Like Jorge Bolet, Juana Zayas was born in Cuba and is a thrilling exponent of Chopin's Préludes. However, while Bolet is a household name (in households that love classical music, that is), mention Juana Zayas to all but a handful of people and you are likely to get not a glimmer of recognition. There's something very satisfying about knowing a secret, and with this kind of secret, it's even more satisfying to share the secret with someone else. So let me do so: this recording of Chopin's piano music is one of the finest available, and Juana Zayas's talent makes her eligible to be mentioned in the same breath as Martha Argerich, as well as Jorge Bolet.

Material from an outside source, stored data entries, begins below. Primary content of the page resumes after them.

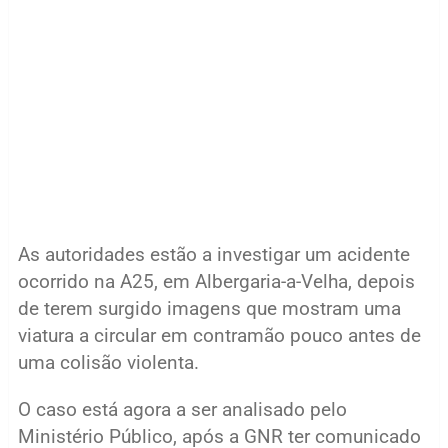
As autoridades estão a investigar um acidente
ocorrido na A25, em Albergaria-a-Velha, depois
de terem surgido imagens que mostram uma
viatura a circular em contramão pouco antes de
uma colisão violenta.
O caso está agora a ser analisado pelo
Ministério Público, após a GNR ter comunicado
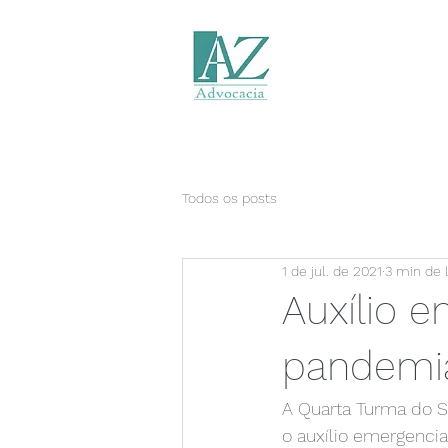
Todos os posts
1 de jul. de 2021
3 min de l
Auxílio 
pandemia
A Quarta Turma do S
o auxílio emergenci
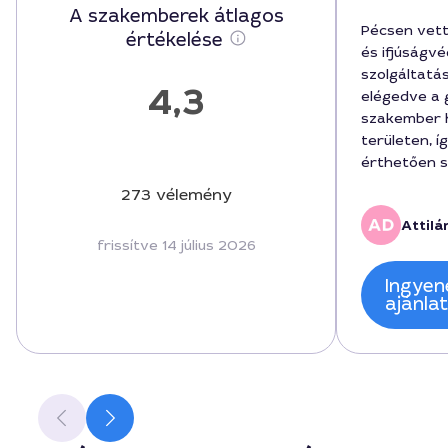
A szakemberek átlagos
Pécsen vet
értékelése
és ifjúságv
szolgáltatá
4,3
elégedve a 
szakember h
területen, 
érthetően s
A hosszabb 
273 vélemény
elmagyarázta
Attilá
42000 forint
frissítve 14 július 2026
kifejezette
szolgálta. A
Ingyen
nevű szake
ajánla
végzett sza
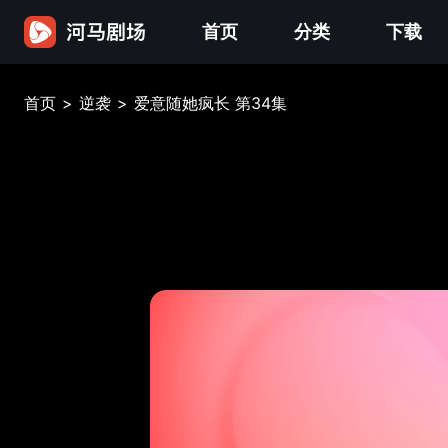
首页
分类
下载
首页
>
逆袭
>
爱意随她疯长 第34集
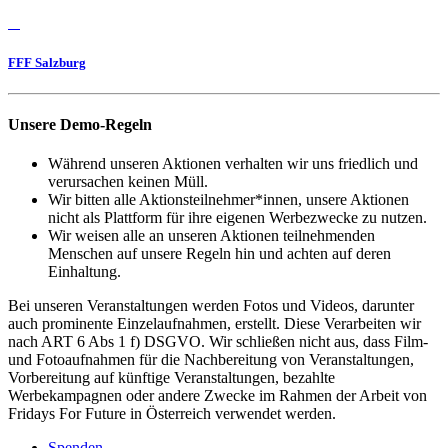
FFF Salzburg
Unsere Demo-Regeln
Während unseren Aktionen verhalten wir uns friedlich und
verursachen keinen Müll.
Wir bitten alle Aktionsteilnehmer*innen, unsere Aktionen
nicht als Plattform für ihre eigenen Werbezwecke zu nutzen.
Wir weisen alle an unseren Aktionen teilnehmenden
Menschen auf unsere Regeln hin und achten auf deren
Einhaltung.
Bei unseren Veranstaltungen werden Fotos und Videos, darunter
auch prominente Einzelaufnahmen, erstellt. Diese Verarbeiten wir
nach ART 6 Abs 1 f) DSGVO. Wir schließen nicht aus, dass Film-
und Fotoaufnahmen für die Nachbereitung von Veranstaltungen,
Vorbereitung auf künftige Veranstaltungen, bezahlte
Werbekampagnen oder andere Zwecke im Rahmen der Arbeit von
Fridays For Future in Österreich verwendet werden.
Spenden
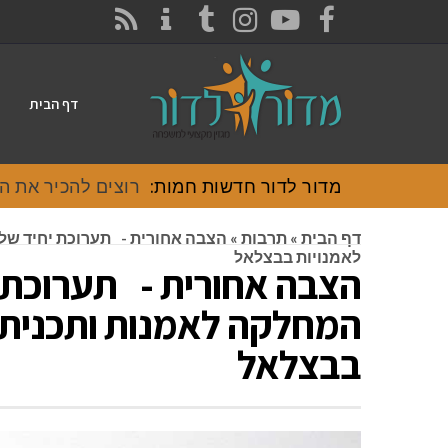
CONTACT
RSS
INSTAGRAM
TUMBLR
YOUTUBE
FACEBOOK
דף הבית
מדור לדור חדשות חמות:
רוצים להכיר את האוכל
דף הבית
»
תרבות
»
הצבה אחורית - תערוכת יחיד של
לאמנויות בבצלאל
הצבה אחורית - תערוכת 
המחלקה לאמנות ותכנית 
בבצלאל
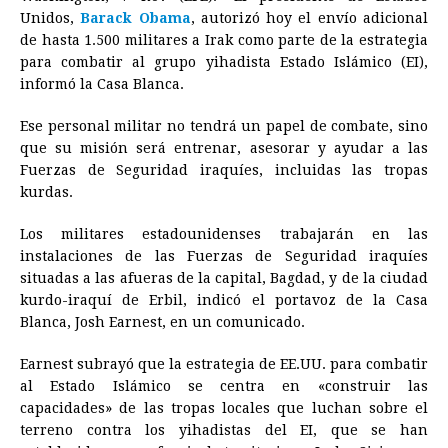
c
s
a
r
n
n
a
i
p
Unidos,
Barack Obama
, autorizó hoy el envío adicional
e
s
t
e
t
k
i
n
y
de hasta 1.500 militares a Irak como parte de la estrategia
para combatir al grupo yihadista
b
e
s
a
e
Estado
e
l
Islámico (EI),
t
L
informó la Casa Blanca.
o
n
A
d
r
d
i
o
g
p
s
e
I
n
Ese personal militar no tendrá un papel de combate, sino
que su misión será entrenar, asesorar y ayudar a las
k
e
p
s
n
k
Fuerzas de Seguridad iraquíes, incluidas las tropas
r
t
kurdas.
Los militares estadounidenses trabajarán en las
instalaciones de las Fuerzas de Seguridad iraquíes
situadas a las afueras de la capital, Bagdad, y de la ciudad
kurdo-iraquí de Erbil, indicó el portavoz de la Casa
Blanca, Josh Earnest, en un comunicado.
Earnest subrayó que la estrategia de EE.UU. para combatir
al
Estado
Islámico se centra en «construir las
capacidades» de las tropas locales que luchan sobre el
terreno contra los yihadistas del EI, que se han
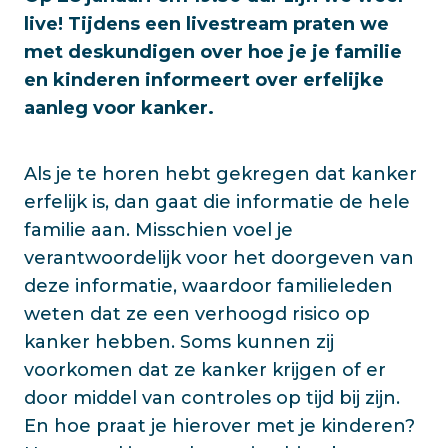
live! Tijdens een livestream praten we
met deskundigen over hoe je je familie
en kinderen informeert over erfelijke
aanleg voor kanker.
Als je te horen hebt gekregen dat kanker
erfelijk is, dan gaat die informatie de hele
familie aan. Misschien voel je
verantwoordelijk voor het doorgeven van
deze informatie, waardoor familieleden
weten dat ze een verhoogd risico op
kanker hebben. Soms kunnen zij
voorkomen dat ze kanker krijgen of er
door middel van controles op tijd bij zijn.
En hoe praat je hierover met je kinderen?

Why isn't she better known? As a child, she studied with her mother, and then in Havana's Peyrellade Conservatory. At 17, she enrolled at the National Conservatory of Music in Paris where she continued to excel. It was in Paris that she met her husband, an accomplished flutist and a chemistry student. Zayas won an international piano competition in Geneva, got married, had three sons, and eventually ended up in America where she studied with David Bar-Illan, among others. Her New York City debut took place in 1977 in Alice Tully Hall. New York Times critic Harold C. Schonberg, a man who knows his pianists, was ecstatic, and in a year-end retrospective he mentioned only two of them as having given noteworthy recitals: Bolet and Zayas. Nevertheless, for Zayas, family life took precedence over an international career, and her recital dates have been few and far between, although she seems to be playing more now that her children are grown. Her discography includes the present CD (recorded in 1996), Chopin's Études (from 1983 and also highly acclaimed - Music & Arts CD-891), and a disc of music by American composer Joseph Fennimore.
What is her playing like? She is a strong pianist, and her Chopin is characterized by big gestures, although never to the point of exaggeration. The forward movement of the music is emphasized, even in a more restful piece such as the Andante spianato, which also displays her beautifully singing tone. Her tempos tend to be fast, not rushed, and her use of the pedal is sensitive. In short, she has no Achilles's heel as far as technique is concerned, and her interpretations are passionate, yet not ruled by passion. On this disc, she and the Steinway she plays have been given excellent sound by engineers Tom Lazarus and Virginia Read of Classic Sound.
In short, even if you have other recordings of Chopin's Préludes, you need to make room for this one. Juana Zayas is phenomenal.